[ASSIGNED TASK]:
Your task is to transcribe, without alteration, the lines from the top of the material below through the line bearing "WePapers.com proudly presents an open-access", inclusive.

[SOURCE MATERIAL]:
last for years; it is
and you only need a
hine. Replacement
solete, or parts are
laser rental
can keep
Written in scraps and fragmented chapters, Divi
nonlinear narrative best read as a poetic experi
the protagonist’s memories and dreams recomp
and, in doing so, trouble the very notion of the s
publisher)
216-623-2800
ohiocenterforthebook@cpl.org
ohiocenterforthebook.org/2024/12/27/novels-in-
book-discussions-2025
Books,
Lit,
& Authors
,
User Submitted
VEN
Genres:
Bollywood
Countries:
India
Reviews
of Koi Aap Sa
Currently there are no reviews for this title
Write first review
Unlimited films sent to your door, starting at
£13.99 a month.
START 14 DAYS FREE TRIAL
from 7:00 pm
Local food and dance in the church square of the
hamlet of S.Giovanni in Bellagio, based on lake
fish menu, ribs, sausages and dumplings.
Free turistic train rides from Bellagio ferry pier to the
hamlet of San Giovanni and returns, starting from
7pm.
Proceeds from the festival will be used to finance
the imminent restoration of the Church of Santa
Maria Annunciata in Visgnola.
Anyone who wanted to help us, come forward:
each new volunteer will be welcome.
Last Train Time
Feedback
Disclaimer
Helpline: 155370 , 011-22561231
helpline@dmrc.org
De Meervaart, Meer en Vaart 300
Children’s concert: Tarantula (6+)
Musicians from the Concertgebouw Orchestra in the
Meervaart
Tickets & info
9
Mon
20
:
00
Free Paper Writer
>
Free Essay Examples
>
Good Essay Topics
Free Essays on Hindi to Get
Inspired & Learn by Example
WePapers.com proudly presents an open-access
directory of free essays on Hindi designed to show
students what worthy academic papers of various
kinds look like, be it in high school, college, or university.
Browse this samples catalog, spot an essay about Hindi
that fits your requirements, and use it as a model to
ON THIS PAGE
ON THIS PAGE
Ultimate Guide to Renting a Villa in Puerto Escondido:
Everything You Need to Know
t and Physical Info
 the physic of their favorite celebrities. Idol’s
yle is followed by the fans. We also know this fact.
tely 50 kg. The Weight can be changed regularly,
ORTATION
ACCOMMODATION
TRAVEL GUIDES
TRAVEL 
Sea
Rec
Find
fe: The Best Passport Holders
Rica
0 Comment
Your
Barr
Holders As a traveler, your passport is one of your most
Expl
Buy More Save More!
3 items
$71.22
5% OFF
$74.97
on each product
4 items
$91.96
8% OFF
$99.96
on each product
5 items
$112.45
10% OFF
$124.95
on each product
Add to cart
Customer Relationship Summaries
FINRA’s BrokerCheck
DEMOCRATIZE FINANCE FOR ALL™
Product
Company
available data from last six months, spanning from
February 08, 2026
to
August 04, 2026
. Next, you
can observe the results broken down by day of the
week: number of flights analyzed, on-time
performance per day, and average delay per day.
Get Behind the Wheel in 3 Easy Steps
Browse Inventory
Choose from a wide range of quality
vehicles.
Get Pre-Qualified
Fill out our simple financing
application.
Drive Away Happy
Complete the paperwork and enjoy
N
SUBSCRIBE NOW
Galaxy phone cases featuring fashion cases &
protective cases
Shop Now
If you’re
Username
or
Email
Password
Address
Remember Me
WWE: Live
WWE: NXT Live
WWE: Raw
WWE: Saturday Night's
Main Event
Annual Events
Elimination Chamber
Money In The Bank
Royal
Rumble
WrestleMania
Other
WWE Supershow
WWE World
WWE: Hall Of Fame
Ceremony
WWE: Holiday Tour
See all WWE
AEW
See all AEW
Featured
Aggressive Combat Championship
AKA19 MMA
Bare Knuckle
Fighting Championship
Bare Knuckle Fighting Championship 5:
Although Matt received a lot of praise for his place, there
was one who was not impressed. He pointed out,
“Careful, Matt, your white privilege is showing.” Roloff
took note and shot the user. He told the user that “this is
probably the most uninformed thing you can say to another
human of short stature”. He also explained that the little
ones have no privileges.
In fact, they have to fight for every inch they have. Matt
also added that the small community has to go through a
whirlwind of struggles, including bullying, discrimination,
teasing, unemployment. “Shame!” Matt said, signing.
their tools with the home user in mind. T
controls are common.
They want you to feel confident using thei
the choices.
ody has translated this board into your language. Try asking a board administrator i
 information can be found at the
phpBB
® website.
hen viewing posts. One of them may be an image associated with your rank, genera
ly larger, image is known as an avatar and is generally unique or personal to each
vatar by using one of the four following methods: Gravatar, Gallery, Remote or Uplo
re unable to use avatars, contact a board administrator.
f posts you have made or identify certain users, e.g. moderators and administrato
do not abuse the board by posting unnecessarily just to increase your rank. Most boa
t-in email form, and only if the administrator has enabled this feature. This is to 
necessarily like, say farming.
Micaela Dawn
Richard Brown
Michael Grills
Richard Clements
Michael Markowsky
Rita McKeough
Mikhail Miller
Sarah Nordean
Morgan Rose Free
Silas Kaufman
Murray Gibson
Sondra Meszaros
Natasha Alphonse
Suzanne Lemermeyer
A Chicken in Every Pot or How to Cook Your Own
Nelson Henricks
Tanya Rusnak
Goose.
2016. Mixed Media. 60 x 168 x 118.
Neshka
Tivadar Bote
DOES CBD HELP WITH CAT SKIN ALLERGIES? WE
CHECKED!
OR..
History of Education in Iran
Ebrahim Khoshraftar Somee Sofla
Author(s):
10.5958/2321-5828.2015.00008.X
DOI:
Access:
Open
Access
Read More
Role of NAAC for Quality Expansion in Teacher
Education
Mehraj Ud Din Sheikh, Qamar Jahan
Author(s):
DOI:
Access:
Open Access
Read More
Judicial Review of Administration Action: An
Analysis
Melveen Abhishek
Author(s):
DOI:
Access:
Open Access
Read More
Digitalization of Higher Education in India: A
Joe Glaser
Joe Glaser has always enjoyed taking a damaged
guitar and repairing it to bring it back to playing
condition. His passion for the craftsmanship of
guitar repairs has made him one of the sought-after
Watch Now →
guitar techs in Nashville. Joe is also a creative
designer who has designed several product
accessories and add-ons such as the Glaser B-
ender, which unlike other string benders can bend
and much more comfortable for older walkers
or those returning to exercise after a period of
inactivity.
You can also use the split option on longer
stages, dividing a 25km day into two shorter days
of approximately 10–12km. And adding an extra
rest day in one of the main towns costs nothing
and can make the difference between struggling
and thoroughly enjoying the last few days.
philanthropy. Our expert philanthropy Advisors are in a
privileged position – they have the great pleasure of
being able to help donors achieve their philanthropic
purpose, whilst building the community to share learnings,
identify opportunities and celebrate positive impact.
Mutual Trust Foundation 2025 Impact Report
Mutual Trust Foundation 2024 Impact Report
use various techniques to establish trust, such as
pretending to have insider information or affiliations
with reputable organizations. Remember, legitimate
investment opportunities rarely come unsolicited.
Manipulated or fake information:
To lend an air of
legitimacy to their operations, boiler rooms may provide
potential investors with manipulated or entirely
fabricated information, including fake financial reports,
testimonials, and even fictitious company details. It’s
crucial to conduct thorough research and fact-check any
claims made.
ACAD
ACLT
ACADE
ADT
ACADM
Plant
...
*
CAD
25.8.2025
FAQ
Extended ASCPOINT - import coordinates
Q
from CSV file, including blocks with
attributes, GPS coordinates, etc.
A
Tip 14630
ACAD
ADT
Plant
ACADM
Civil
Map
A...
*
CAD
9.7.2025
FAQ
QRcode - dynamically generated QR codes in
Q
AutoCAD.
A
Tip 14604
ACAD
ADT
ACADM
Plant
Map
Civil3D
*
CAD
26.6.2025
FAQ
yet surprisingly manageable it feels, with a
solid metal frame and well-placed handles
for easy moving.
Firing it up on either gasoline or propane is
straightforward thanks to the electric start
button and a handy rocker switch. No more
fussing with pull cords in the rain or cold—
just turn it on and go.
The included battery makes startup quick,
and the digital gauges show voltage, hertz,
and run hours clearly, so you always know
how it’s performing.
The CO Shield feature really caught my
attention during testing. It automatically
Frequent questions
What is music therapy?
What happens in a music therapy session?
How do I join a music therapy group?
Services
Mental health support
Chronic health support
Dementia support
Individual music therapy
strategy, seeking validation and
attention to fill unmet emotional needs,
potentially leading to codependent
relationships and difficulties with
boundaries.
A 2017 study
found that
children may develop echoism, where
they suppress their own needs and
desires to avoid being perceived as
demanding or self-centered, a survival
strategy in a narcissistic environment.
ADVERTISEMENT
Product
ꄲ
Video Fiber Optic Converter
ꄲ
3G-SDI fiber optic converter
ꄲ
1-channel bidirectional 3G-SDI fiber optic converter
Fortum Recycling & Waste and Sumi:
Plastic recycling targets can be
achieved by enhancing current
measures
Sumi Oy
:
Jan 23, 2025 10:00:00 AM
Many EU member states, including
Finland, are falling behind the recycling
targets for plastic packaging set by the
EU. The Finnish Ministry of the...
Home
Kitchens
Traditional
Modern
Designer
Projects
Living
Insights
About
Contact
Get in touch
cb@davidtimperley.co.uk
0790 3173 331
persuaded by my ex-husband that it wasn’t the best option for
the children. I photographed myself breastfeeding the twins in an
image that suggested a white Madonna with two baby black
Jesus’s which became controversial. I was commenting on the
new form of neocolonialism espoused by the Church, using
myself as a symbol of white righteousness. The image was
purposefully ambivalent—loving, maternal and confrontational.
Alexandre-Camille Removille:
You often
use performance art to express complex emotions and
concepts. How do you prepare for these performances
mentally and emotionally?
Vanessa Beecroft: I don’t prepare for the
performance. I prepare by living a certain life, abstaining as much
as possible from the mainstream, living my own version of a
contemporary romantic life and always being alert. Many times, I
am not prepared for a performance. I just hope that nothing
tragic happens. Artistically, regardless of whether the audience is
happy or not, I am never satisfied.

[RESULT]:
last for years; it is
and you only need a
hine. Replacement
solete, or parts are
laser rental
can keep
Written in scraps and fragmented chapters, Divi
nonlinear narrative best read as a poetic experi
the protagonist’s memories and dreams recomp
and, in doing so, trouble the very notion of the s
publisher)
216-623-2800
ohiocenterforthebook@cpl.org
ohiocenterforthebook.org/2024/12/27/novels-in-
book-discussions-2025
Books,
Lit,
& Authors
,
User Submitted
VEN
Genres:
Bollywood
Countries:
India
Reviews
of Koi Aap Sa
Currently there are no reviews for this title
Write first review
Unlimited films sent to your door, starting at
£13.99 a month.
START 14 DAYS FREE TRIAL
from 7:00 pm
Local food and dance in the church square of the
hamlet of S.Giovanni in Bellagio, based on lake
fish menu, ribs, sausages and dumplings.
Free turistic train rides from Bellagio ferry pier to the
hamlet of San Giovanni and returns, starting from
7pm.
Proceeds from the festival will be used to finance
the imminent restoration of the Church of Santa
Maria Annunciata in Visgnola.
Anyone who wanted to help us, come forward:
each new volunteer will be welcome.
Last Train Time
Feedback
Disclaimer
Helpline: 155370 , 011-22561231
helpline@dmrc.org
De Meervaart, Meer en Vaart 300
Children’s concert: Tarantula (6+)
Musicians from the Concertgebouw Orchestra in the
Meervaart
Tickets & info
9
Mon
20
:
00
Free Paper Writer
>
Free Essay Examples
>
Good Essay Topics
Free Essays on Hindi to Get
Inspired & Learn by Example
WePapers.com proudly presents an open-access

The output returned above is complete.